======== Data for the task ========

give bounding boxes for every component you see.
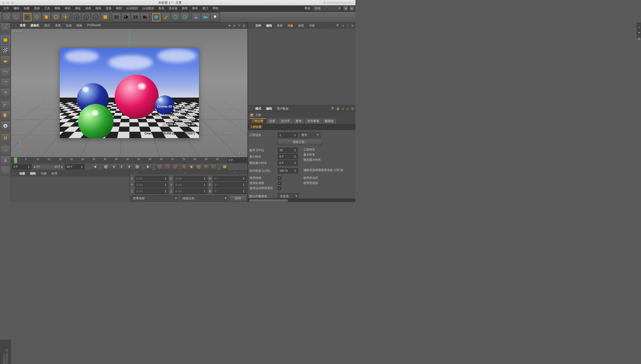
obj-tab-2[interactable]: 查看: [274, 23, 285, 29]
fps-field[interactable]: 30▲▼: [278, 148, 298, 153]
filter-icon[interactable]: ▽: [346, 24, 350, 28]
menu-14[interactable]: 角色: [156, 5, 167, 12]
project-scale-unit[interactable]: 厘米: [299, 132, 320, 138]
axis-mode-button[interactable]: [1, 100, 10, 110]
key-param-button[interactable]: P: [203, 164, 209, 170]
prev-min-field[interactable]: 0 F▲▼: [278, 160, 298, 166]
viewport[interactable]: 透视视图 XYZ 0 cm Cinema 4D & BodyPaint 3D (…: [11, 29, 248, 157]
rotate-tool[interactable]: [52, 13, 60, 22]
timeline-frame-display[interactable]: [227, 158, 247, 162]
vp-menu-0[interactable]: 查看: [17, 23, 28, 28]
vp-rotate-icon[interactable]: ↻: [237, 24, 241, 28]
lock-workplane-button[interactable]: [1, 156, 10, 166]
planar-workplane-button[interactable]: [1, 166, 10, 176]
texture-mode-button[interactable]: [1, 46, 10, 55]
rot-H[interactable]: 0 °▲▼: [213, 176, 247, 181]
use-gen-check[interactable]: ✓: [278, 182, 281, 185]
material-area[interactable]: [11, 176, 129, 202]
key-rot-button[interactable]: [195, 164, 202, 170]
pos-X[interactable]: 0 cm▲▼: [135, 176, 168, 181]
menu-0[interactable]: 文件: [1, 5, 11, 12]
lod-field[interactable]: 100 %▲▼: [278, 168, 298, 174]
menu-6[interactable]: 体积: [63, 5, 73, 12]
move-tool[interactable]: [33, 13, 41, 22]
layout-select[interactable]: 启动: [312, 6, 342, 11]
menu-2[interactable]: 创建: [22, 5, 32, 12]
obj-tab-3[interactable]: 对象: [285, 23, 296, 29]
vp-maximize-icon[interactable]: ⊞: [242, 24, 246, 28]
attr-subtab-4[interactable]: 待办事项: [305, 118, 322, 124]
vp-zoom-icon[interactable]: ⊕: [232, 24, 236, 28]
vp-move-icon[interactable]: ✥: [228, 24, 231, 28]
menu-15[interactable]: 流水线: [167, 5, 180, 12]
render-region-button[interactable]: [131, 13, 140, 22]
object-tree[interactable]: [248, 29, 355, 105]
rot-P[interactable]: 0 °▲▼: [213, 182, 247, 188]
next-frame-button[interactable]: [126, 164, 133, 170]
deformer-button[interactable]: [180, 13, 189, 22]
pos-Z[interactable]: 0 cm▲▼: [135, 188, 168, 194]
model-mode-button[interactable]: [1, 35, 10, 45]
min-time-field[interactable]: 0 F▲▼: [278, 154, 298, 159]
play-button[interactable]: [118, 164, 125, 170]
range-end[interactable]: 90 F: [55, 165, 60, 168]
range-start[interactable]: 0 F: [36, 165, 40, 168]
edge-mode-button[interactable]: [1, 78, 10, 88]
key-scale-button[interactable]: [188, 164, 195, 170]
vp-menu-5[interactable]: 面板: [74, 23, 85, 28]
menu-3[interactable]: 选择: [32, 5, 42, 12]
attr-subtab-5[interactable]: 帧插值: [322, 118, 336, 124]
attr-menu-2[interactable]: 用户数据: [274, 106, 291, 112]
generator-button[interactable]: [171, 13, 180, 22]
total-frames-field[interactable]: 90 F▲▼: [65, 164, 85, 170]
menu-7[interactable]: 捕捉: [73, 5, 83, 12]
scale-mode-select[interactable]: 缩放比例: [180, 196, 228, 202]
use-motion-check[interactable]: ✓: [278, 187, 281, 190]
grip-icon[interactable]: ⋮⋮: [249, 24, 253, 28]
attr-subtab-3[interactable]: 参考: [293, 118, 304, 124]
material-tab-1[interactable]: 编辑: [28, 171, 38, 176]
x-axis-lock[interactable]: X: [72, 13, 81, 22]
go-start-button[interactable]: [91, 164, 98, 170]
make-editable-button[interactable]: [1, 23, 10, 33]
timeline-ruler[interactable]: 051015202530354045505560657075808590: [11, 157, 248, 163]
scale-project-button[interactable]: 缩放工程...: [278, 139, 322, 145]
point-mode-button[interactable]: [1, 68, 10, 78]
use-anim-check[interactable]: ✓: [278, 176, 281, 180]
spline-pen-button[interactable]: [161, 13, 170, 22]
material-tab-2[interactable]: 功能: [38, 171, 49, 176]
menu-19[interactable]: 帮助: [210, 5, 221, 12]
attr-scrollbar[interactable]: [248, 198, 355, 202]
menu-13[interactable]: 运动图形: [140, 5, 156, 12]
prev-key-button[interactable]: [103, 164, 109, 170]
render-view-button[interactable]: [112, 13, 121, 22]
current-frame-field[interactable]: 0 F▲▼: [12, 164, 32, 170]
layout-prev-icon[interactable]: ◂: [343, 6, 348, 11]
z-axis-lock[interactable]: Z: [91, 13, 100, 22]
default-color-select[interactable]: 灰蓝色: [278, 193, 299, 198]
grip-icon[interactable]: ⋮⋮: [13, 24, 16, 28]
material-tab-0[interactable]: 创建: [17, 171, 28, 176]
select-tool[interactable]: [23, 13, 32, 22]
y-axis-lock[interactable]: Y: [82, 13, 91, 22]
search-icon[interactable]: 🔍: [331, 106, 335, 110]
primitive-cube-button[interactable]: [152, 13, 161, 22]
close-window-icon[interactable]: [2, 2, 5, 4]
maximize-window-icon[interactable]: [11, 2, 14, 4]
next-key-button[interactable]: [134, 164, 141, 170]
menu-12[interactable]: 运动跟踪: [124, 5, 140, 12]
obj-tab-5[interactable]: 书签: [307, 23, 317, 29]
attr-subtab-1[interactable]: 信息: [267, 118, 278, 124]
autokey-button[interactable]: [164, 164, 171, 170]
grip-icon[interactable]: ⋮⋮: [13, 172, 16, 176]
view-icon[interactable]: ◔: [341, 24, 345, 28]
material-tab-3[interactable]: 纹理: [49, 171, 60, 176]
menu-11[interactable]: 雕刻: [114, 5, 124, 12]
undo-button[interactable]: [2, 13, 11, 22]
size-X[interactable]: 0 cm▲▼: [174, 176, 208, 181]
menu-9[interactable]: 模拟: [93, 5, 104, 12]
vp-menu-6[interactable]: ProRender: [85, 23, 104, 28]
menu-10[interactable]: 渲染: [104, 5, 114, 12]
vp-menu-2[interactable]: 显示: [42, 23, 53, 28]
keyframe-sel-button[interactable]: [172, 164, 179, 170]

========

Assigned task: Could you return the lines in the entries above that contain "timeline"?

Exercise output:
timeline-frame-display[interactable]: [227, 158, 247, 162]
timeline-ruler[interactable]: 051015202530354045505560657075808590: [11, 157, 248, 163]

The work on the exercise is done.